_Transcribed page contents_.
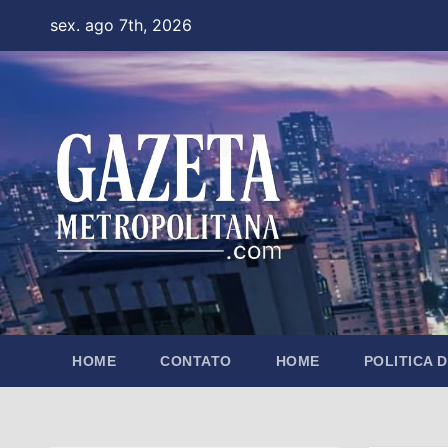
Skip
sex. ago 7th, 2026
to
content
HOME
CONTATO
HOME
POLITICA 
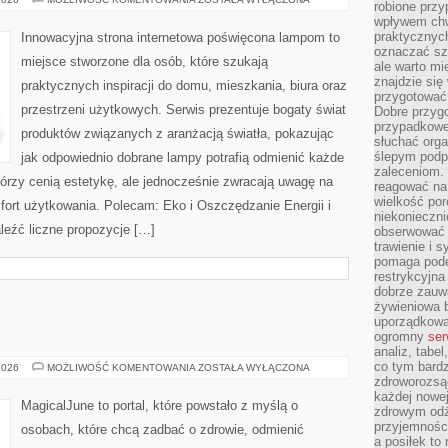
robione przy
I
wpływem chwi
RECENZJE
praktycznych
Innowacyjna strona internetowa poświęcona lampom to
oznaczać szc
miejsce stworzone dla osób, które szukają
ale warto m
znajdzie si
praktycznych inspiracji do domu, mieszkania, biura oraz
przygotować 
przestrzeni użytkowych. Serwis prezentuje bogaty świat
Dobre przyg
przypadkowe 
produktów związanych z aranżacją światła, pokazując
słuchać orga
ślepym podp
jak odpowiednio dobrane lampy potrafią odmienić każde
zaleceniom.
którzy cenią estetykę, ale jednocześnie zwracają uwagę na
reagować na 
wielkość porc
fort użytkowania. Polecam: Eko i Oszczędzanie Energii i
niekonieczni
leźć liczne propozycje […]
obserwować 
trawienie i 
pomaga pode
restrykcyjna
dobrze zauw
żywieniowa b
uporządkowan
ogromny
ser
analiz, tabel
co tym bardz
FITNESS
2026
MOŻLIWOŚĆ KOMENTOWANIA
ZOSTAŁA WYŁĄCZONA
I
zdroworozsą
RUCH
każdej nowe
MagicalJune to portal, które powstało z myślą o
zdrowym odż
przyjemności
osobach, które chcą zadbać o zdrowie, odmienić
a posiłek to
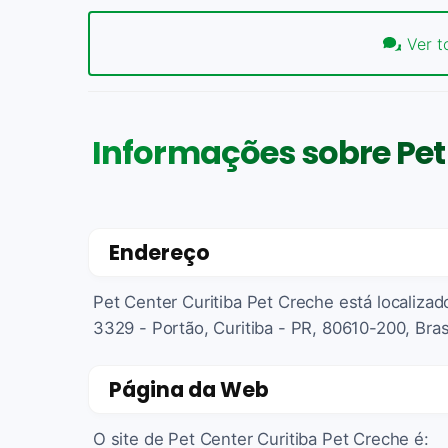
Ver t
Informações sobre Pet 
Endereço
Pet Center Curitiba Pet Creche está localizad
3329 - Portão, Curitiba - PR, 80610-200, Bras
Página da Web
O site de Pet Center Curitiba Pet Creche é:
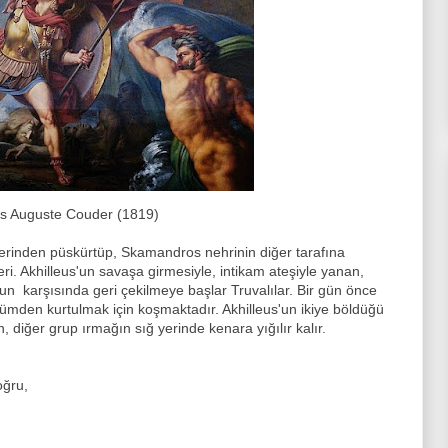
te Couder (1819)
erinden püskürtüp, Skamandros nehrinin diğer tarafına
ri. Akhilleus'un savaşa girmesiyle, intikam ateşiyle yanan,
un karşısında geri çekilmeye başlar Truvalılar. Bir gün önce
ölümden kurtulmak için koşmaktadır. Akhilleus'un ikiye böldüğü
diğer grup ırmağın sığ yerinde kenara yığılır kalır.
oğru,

--

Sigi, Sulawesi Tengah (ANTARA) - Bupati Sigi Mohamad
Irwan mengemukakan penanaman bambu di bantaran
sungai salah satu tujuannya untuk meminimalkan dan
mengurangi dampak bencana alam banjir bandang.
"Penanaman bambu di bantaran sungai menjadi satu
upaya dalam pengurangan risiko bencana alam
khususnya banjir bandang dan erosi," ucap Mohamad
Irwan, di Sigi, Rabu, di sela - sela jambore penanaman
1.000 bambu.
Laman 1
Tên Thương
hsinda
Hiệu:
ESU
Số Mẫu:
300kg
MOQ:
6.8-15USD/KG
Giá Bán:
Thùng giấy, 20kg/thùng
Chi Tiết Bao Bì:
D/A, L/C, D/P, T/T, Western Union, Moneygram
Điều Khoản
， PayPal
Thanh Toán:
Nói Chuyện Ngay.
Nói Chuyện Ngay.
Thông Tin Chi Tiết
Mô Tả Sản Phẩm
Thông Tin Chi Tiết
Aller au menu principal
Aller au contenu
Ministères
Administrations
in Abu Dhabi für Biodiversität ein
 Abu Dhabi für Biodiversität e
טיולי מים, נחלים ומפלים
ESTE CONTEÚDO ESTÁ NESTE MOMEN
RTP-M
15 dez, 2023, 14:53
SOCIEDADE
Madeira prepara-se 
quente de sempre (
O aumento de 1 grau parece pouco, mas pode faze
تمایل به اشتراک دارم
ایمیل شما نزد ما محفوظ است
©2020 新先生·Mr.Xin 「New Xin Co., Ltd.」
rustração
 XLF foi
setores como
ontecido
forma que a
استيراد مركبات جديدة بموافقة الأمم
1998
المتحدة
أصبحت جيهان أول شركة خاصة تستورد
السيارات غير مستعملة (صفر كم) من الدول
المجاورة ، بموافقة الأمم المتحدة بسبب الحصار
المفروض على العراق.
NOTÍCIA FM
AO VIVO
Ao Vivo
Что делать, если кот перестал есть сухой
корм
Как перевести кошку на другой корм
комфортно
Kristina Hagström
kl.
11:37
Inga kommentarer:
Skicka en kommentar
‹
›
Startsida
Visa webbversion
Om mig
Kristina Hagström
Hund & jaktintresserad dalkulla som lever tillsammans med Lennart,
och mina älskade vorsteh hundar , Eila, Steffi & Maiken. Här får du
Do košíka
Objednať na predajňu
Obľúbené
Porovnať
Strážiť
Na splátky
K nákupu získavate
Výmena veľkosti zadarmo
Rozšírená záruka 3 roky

_EXERCISE DIRECTIONS_.
From the line that has "miejsce stworzone dla osób, które szukają" through the line that has "zaleceniom.", copy every line exactly as it appears above, and leave out all others.

_EXERCISE ANSWER_.
miejsce stworzone dla osób, które szukają
ale warto m
znajdzie si
praktycznych inspiracji do domu, mieszkania, biura oraz
przygotować 
przestrzeni użytkowych. Serwis prezentuje bogaty świat
Dobre przyg
przypadkowe 
produktów związanych z aranżacją światła, pokazując
słuchać orga
ślepym podp
jak odpowiednio dobrane lampy potrafią odmienić każde
zaleceniom.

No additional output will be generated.